The Co-operative Bank of Kenya has announced a corporate reorganisation that will convert the listed lender into a non-operating holding company (NOHC), separating its core banking operations from the broader group as it positions itself for expansion across East Africa.
The bank’s board disclosed the plan through a cautionary notice to the Nairobi Securities Exchange (NSE) on April 22, 2026. The current listed entity will be renamed Co-opbank Group PLC, while a new wholly owned subsidiary, Co-op Bank Kenya Limited, will be incorporated to carry on all licensed banking business in Kenya.
The reorganisation is subject to shareholder approval at the forthcoming Annual General Meeting on May 15, as well as regulatory clearance from the Central Bank of Kenya (CBK), the Capital Markets Authority (CMA), the Registrar of Companies, and other relevant regulators.
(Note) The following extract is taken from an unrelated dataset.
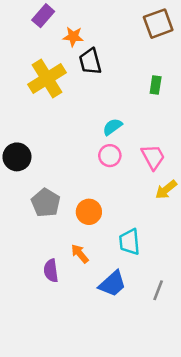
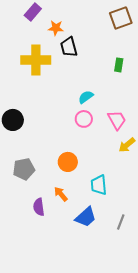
yellow cross: (47, 78) -> (36, 60), turned 32
gray pentagon: (46, 203) -> (24, 169), moved, turned 30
The structural shift places the bank alongside Kenya’s largest financial groups. Co-op Bank becomes the sixth NSE-listed banking group to adopt the NOHC structure, following Equity Group Holdings, KCB Group, NCBA Group, I&M Group, and Stanbic Holdings. Equity Group Holdings completed a similar restructure in 2014, incorporating Equity Bank Kenya Limited as its licensed banking arm while the holding company expanded into insurance, fintech, healthcare, and banking across seven African countries.
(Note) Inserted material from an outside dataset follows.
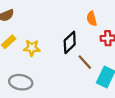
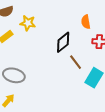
yellow star: (32, 48) -> (28, 23), moved

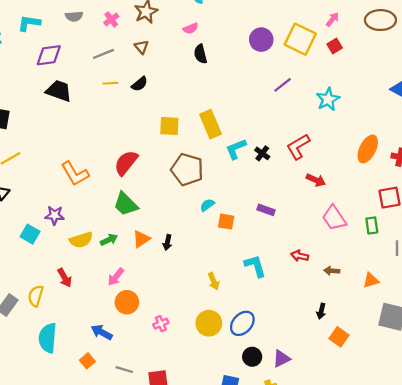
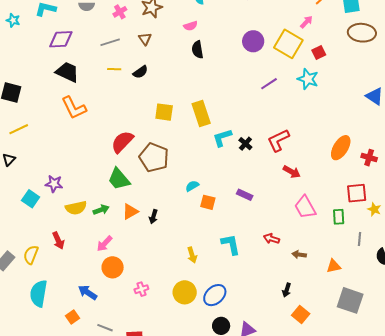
pink arrow: (332, 19) -> (306, 22), moved
cyan star: (328, 99) -> (308, 79), moved, turned -30
brown pentagon: (187, 170) -> (154, 158), moved
orange L-shape: (75, 174) -> (74, 108), moved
The timing follows a record financial year. The group posted KES 29.75 billion in profit after tax for full-year 2025, a 16.9 percent jump on the previous year, with total assets closing at KES 827.4 billion. Shareholders are receiving a record KES 14.67 billion dividend.
For Kenya’s co-operative movement, the implications run deeper than corporate structure. Co-op Bank sits on Kenya’s 15-million-member co-operative movement, which owns 64.56 percent of the bank through Co-op Holdings Co-operative Society Limited. A cleaner group structure makes it easier to raise capital at the holding company level, bring in co-operative partners across the region, and eventually list subsidiaries independently.
The reorganisation is widely read as groundwork for regional expansion. Co-op Bank’s international footprint, currently limited to South Sudan, lags significantly behind its two largest peers. KCB Group operates across Uganda, Tanzania, Rwanda, South Sudan, Burundi, and the Democratic Republic of Congo (DRC). Equity Group Holdings has subsidiaries in six countries, including the DRC, which has become one of its fastest-growing markets.
The holding company can establish or acquire a banking subsidiary in a new jurisdiction without placing the Kenyan bank’s balance sheet directly at risk. Ethiopia is the most-discussed next frontier for Kenyan banks, with KCB Group publicly identifying an Ethiopian banking target and aiming for an announcement before year-end 2026. Co-op Bank’s restructuring is seen as the necessary precondition for a comparable move.
Beyond its core Kenyan banking unit, the group controls Kingdom Bank Limited, Co-optrust Investment Services Limited, Co-op Bancassurance Intermediary Limited, Kingdom Securities Limited, and a 51 percent stake in Co-operative Bank of South Sudan. All these entities will now sit under Co-opbank Group PLC once the restructuring is complete.
The practical authority of the new structure will matter more than its design. Regional banking expansion across Africa has historically been constrained by currency volatility, regulatory fragmentation, and the difficulty of building sustainable cross-border operations quickly. Regulators will focus on whether governance improves and whether the group can coordinate across subsidiaries without duplication or inefficiency. The May 15 shareholder vote will be the first formal test of whether Co-op Bank’s ambitions have broad support.